1.    What is Justice?

2.    Justice as Punitive

3.    Justice as Merciful

4.    Biblical Basis for Divine Justice

5.    The Righteousness of God

 

 

1.   What is Justice?

As always, we want a clarification of terms. Just what is justice anyway?

          Though we now have an extremely complex system of justice in our country, defining the word justice is simple, while enacting justice is hard. Justice simply means rightness. Wikipedia identifies justice as “a concept of moral rightness based on ethics, rationality, law, natural law, religion, equity or fairness, as well as the administration of the law, taking into account the inalienable and inborn rights of all human beings and citizens…”

          Justice is conformity to truth, fact or reason, the quality of being just or fair, the maintenance of administration of what is just or right or correct, according to the Merriam-Webster dictionary.

          It’s been said that Justice is simply “making things right”. I think that’s probably the best and simplest reason. So while deciding how to deal out justice might be sometimes difficult, the idea of what justice actually is is actually simple: it is making things right.

          This is an icon of justice: the scales of justice. A personification of justice, Lady Justice, is often depicted with a sword and balancing scales. The scales symbolize the measure of case’s support and opposition, a measuring of the facts.

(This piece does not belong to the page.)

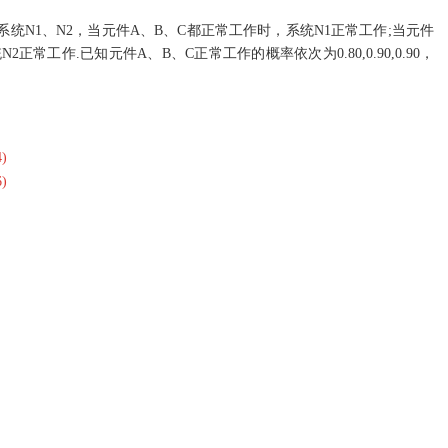
统N1、N2，当元件A、B、C都正常工作时，系统N1正常工作;当元件
常工作.已知元件A、B、C正常工作的概率依次为0.80,0.90,0.90，
)
)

          Note that well before the Greeks began making statues with balancing scales, God in Daniel 5, as we read, said that He measured Babylon and the scales were tipped against it, Babylon was found wanting. So scales are an icon of justice, balancing the facts.

          An interesting synonym for justice is the word righteousness. Righteousness means “just dealing or right action or conformity to rightness”. When you see the words righteousness and justice appear in Scripture, they can often times be used interchangeably. So you see these have very similar meanings.

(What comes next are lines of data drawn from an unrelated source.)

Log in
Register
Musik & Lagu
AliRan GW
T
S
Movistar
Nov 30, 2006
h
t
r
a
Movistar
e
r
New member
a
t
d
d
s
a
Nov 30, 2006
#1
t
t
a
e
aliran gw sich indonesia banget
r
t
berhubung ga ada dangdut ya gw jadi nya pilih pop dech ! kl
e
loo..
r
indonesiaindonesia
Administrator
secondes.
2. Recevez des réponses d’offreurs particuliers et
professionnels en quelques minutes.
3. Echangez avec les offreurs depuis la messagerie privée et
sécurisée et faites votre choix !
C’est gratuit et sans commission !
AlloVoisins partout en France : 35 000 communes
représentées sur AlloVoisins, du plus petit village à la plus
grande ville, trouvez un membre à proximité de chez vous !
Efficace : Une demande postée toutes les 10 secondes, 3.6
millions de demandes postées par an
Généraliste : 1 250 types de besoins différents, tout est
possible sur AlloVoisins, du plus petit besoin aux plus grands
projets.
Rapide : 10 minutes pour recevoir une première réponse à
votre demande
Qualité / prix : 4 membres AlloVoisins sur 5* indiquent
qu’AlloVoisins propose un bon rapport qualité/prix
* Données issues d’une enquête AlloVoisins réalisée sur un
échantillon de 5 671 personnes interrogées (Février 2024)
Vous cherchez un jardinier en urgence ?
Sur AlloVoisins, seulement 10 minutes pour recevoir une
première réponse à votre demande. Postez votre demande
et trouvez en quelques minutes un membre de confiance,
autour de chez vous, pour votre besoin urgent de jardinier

          In fact, there is a Greek word known as dikaios. When used in the New Testament, dikaios is sometimes translated just and justice, sometimes as righteous and innocent. As far as the Bible is concerned, these are synonyms.

          Thus when we approach this as an attribute of God, we may call this God’s Justice or God’s Righteousness. Given our definition of what justice and righteousness are, we find that this attribute of God means that God not only does just things but is just Himself, that He makes things right and is right Himself. God essentially has both perfect ethical conduct (He is just) and He judges the guilty (He does justice).

          We’ve just seen a Greek word on this subject, but the Hebrew word tzedek helps to illuminate the idea. Tzedek can mean righteous and justice, yes, but it can also mean integrity. That speaks of personal goodness, personal ethicality. That points to a God that not only enacts justice but who is totally just Himself and thus justified in doing justice.

          Now this is an important point because as we know recently there have been a couple of court rulings which were seen as controversial. And while we might bring into question the integrity or clear-thinking or bias of the judge (his rightness), or while we might call into question his actual decision (his justice) whether it really was correct or not, we cannot do the same thing with God. And this is what makes God the perfect Judge.

          With God there is no bias, there is no partiality (Romans 2:11). God is no respecter of persons (Acts 10:34). God can’t be bought off with bribes. God is not swayed by cultural beliefs. With God, there can be no lack of facts, no incomplete knowledge of anyone’s case. He sees all things (Psalm 33:13). These things make God out to be the perfect Judge, the Great Equalizer, the Lord who will judge with fairness and perfect equity and equality.

          It’s important to clarify something that we touched on some time ago in this study, that God’s attributes are not univocal or equivocal, but analogical to human attributes. What this means is that God’s attributes are not univocal, they’re not entirely the same as our attributes; His justice is not entirely the same as our human justice, otherwise God’s justice would be just as corrupt and misled as we complain that human justice is. On the flip side, God’s attributes are not equivocal, entirely different, than ours; if His justice were entirely different than our idea of justice, then how could we call it justice at all? But God’s attributes are analogical, similar, to our attributes; thus His justice is similar to our justice in that we can understand what it is, but not so similar that it shares in the downfalls of human justice, rather it is similar to human justice but far better and purer than human justice.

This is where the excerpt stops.